Dance, Whitey, Dance!
While the Half-caffs were but beginning their adventure in the BlackForest, away down South a Grey Wizeacre was making his way rapidly toward Isencoaster, the home of Sacchrineman the White...
Gandgulp hurried up the steep stairs of Isencoaster, holding his grey skirts high to avoid tripping. He knocked on the door with his knobbly cocoawood staff and listened as it echoed though the great stone structure. After a few moments the door cracked open, and the wizard was regarded by a syrupy eye.
"Yeth?" the doorman lisped.
"Saccharineman, if you please."
"Amazing," mumbled the man, squinting at the wizard. "Your name is Saccharineman, too? There is a Saccharineman who lives here. Are you related?"
"No, I wish to see Saccharineman. My name is Gandgulp."
Upon hearing the grey wizard name himself, the doorman shrank down and slithered away. Gandgulp pushed the door open and followed the slime-trail into the center chamber of the tower.
There he found Saccharineman sitting in front of his make-up mirrors with all the lights blazing, carefully applying pancake to cut down the shine. He glanced up as Gandgulp entered. "No interviews," he said brusquely.
"Saccharineman the White, I have come to your for aid in this hour of need," Gandgulp intoned solemnly
"Come for my aide? What would you want to do with him? He can't even brew a decent cup of tea."
"Not for your 'assistant'! I have come for your help! Great movements are occurring in the world, and you must raise your head and look beyond your next script! The CoffeeRing has been found."
Saccharineman dropped his powderpuff. "The CoffeeRing of Sour'on? Impossible! It has been washed out all these long years past."
"I assure you it has not! We must pool our strength and work together to rid the world of this vile stain, before it spreads to all the linen in Middle girth, and then not all the salt or Perrier in the world will be sufficient to rinse it out!"
Saccharineman affected disbelief, but his eyes glowed with lust. "It is said that he who possesses the CoffeeRing commands great power. The residue of the might of Sour'on at the height of his strength is concentrated in that smudge. Much could one do, who commands such an item."
Gandgulp gaped at the white wizard. "We cannot contemplate using this thing! It's deadly power is corrupting to any who possess great might or wisdom! And one touch of this thing will embitter all the coffee in the land and taint even the brightest robes."

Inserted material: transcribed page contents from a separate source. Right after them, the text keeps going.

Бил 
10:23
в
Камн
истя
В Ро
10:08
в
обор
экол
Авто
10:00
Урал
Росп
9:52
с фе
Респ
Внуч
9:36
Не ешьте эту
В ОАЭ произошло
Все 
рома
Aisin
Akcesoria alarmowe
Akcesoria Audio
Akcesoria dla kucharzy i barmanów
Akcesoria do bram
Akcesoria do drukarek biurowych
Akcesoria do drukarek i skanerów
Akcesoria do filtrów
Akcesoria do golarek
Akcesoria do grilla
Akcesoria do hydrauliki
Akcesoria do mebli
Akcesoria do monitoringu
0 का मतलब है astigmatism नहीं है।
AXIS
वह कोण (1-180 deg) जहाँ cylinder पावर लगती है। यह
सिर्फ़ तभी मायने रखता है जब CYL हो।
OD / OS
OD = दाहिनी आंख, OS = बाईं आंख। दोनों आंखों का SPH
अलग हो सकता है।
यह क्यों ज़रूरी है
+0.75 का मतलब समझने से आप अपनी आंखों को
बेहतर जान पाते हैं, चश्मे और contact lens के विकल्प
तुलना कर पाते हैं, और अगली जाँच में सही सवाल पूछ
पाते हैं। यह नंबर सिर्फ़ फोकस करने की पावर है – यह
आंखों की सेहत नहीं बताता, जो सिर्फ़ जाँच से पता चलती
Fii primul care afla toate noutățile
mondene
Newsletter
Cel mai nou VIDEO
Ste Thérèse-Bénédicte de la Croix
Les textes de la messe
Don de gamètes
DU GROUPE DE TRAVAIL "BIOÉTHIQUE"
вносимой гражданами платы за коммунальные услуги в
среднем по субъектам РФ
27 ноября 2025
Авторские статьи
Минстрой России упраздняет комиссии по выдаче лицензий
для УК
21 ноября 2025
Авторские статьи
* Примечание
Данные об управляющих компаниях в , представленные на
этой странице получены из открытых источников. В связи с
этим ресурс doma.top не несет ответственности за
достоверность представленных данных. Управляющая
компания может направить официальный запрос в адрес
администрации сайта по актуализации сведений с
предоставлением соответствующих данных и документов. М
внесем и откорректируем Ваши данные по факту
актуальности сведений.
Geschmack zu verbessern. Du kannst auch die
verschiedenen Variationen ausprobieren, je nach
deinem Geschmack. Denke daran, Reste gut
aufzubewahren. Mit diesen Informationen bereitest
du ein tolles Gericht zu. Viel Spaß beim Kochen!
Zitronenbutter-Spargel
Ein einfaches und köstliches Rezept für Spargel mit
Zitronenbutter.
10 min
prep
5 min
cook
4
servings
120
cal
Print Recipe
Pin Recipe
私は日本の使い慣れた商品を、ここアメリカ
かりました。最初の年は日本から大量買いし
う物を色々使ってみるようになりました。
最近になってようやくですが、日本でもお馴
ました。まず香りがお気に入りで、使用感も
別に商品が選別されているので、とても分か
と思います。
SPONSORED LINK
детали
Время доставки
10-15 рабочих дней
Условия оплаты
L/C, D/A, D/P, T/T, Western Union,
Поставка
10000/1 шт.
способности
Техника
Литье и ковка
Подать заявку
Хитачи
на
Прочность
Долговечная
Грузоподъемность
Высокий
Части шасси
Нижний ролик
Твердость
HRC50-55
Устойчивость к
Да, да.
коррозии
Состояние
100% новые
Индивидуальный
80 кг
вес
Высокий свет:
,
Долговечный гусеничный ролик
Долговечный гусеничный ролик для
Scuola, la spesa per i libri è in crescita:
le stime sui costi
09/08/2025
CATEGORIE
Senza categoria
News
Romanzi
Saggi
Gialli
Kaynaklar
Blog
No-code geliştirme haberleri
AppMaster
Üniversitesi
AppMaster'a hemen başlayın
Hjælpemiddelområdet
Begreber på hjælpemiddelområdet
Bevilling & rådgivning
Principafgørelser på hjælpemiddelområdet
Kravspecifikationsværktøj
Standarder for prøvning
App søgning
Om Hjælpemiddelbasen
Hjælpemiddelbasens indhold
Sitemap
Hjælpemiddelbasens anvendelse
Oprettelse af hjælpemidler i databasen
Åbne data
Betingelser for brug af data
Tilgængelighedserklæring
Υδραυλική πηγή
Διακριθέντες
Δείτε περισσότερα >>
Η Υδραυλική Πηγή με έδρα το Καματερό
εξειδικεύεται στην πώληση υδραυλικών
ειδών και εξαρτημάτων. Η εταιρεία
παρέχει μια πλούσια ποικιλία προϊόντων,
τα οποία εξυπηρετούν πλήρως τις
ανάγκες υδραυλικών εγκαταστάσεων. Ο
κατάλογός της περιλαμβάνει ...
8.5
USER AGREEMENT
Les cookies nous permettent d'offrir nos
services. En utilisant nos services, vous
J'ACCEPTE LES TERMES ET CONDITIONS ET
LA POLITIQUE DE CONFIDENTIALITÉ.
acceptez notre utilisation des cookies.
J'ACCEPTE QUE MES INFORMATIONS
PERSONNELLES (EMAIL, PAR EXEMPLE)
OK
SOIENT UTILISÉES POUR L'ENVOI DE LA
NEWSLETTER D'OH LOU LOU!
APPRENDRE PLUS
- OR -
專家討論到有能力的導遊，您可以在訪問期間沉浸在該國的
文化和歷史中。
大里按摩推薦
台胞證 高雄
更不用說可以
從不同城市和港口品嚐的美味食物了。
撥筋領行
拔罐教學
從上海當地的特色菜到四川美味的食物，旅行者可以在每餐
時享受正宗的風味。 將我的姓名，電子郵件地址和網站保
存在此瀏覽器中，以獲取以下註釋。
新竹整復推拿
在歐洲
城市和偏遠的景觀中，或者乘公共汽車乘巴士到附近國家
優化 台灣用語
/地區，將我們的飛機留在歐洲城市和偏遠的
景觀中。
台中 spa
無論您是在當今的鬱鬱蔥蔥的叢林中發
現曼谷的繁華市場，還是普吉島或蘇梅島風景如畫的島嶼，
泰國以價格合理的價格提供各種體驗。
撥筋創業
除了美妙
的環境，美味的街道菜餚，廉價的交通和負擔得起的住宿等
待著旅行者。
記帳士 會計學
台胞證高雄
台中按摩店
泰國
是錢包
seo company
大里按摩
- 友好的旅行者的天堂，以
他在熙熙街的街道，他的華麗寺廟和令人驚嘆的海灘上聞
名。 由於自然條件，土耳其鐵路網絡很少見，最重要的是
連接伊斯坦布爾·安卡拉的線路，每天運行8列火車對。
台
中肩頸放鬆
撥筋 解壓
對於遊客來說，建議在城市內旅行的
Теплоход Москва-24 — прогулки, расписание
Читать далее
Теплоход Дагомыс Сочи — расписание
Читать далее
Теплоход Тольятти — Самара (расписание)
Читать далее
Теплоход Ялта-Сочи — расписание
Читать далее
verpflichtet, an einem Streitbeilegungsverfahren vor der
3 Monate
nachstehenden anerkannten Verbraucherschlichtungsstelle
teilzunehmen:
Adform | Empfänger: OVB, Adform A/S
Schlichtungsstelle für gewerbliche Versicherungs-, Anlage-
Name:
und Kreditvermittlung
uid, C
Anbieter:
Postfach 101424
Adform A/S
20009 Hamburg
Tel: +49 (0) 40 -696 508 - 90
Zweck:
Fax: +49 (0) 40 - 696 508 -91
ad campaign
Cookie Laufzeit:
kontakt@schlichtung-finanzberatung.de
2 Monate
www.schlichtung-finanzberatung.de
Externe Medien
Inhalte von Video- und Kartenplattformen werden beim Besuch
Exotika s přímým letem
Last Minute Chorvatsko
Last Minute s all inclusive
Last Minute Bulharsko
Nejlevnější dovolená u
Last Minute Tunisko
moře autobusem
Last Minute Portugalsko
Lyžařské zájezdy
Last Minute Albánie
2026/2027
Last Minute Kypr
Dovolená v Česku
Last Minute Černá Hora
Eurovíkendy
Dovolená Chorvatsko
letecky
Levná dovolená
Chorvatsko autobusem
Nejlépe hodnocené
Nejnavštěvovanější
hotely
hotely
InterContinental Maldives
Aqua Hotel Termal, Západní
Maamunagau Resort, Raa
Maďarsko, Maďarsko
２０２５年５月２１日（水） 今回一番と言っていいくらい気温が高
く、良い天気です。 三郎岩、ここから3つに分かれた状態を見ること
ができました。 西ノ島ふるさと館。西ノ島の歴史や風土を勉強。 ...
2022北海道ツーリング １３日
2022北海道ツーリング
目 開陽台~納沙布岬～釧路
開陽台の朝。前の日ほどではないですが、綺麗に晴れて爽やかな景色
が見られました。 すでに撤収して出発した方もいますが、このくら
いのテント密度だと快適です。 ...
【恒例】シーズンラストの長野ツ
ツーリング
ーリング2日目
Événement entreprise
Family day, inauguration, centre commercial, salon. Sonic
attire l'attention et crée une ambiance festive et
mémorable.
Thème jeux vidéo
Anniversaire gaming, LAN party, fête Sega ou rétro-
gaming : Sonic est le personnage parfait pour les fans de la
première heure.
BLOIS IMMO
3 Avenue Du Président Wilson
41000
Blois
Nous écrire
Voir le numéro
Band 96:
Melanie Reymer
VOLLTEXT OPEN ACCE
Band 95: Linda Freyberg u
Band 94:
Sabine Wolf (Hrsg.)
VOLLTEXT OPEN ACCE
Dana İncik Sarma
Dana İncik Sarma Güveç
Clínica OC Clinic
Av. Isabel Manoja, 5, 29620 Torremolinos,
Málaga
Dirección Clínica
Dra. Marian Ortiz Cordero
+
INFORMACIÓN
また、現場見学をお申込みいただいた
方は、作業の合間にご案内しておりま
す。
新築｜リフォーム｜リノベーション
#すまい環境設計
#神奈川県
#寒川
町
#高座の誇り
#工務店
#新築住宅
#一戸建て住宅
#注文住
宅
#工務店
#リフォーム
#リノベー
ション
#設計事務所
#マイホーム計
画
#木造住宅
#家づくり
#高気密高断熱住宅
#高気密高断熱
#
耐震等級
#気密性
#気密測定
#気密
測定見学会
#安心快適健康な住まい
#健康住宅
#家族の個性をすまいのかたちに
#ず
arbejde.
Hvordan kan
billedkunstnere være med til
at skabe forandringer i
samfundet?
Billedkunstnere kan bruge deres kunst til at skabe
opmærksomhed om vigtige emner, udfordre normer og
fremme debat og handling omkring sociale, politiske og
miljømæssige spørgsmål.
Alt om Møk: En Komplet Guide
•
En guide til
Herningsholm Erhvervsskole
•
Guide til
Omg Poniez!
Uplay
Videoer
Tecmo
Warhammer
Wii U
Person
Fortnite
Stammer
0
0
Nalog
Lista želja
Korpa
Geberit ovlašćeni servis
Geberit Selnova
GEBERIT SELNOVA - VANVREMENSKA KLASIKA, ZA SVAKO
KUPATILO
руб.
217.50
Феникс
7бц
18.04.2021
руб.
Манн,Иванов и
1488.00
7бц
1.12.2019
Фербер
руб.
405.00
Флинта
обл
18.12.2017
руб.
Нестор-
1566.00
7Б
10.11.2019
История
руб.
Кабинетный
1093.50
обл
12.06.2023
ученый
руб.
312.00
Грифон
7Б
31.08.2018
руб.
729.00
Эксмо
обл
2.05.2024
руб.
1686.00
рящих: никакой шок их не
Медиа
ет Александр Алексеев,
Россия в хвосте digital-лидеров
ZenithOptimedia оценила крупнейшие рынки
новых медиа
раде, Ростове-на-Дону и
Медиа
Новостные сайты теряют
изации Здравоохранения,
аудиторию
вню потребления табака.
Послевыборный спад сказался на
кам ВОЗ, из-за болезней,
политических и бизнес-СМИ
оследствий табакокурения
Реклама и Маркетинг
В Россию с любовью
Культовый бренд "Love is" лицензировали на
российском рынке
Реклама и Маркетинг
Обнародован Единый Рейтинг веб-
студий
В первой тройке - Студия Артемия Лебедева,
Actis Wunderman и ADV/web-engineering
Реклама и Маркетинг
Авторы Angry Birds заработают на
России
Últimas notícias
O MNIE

Saccharineman stood up, and he shed his dressing gown. Gandgulp gasped and beheld the White Wizard, now no longer white, but sequined in many colours.
"I am no longer Saccharineman the White, but Sweet'ums, the interpretive dancer! Let me demonstrate, and then you will know, Gandgulp the meddling Grey Wizard, who is mightiest. Maestro!"
And a great well of music began and Saccharineman, to Gandgulp's distress, began to leap and pirouette around the room, his slippers squeaking on the shiny black stone floor. The grey wizard was mesmerized by the unholy sight of a man-like figure of very, very advanced years in a spandex bodysuit.
"And now," said Saccharineman, "You will remain here until you tell me where the CoffeeRing may be found. You can be my audience."
"Don't you have a nice cold, dark dungeon or some bitter pinnacle of a tower you can confine me to?" asked Gandgulp, too shocked and horrified to look away.
Sacchraineman waved a hand, and a group of horcs, wearing blinders and with wads of marshmallow jammed into their ears, took Gandgulp away and isolated him on the very top of Isencoaster tower, where an icy rain began to fall.
Gandgulp sighed with relief, now unable to hear the sugary music. He wrapped his arms around himself and peered over the edge, observing the plunge of many hundred feet to the stony grounds below.
"NescaFrodo's going to kill me for being late," Gandgulp lamented, gazing toward the North. "I hope that Ranger got my E-memo." suddenly, a speck in the darkling sky caught the Wizard's eye, and he noted with joy that there was a mighty creature winging toward his prison.
"This is a joy beyond any hope!" Gandgulp cried, as the mighty giant Bagel of Manwëhous circled below. With a "Whooo-HOOO!" the old Wizard dove off of the tower and landed neatly in the round center of the magnificent rescuing bread-beast.
"Take me to where I may find a fitting steed, oh Phyllohir, Lord of the Flaky Skies, to bear me back to Eriador!"
"I shall take ye to Breadoras, where ye will find a steed of unsurpassed speed. Hey, no snacking!"
"Sorry," mumbled the wizard, wiping crumbs from his beard. "It's just that you are so fresh and tasty..."
"Ye will find some welcome in the Hall of King Karóden, though it may not be a warm welcome, nor a comfortable one. I will bear ye there, if ye refrain from nibbling on me!"
And so the mighty winged Bagel bore Gandgulp the Grey to the land of Yuban, where still another plot-twist awaits unraveling.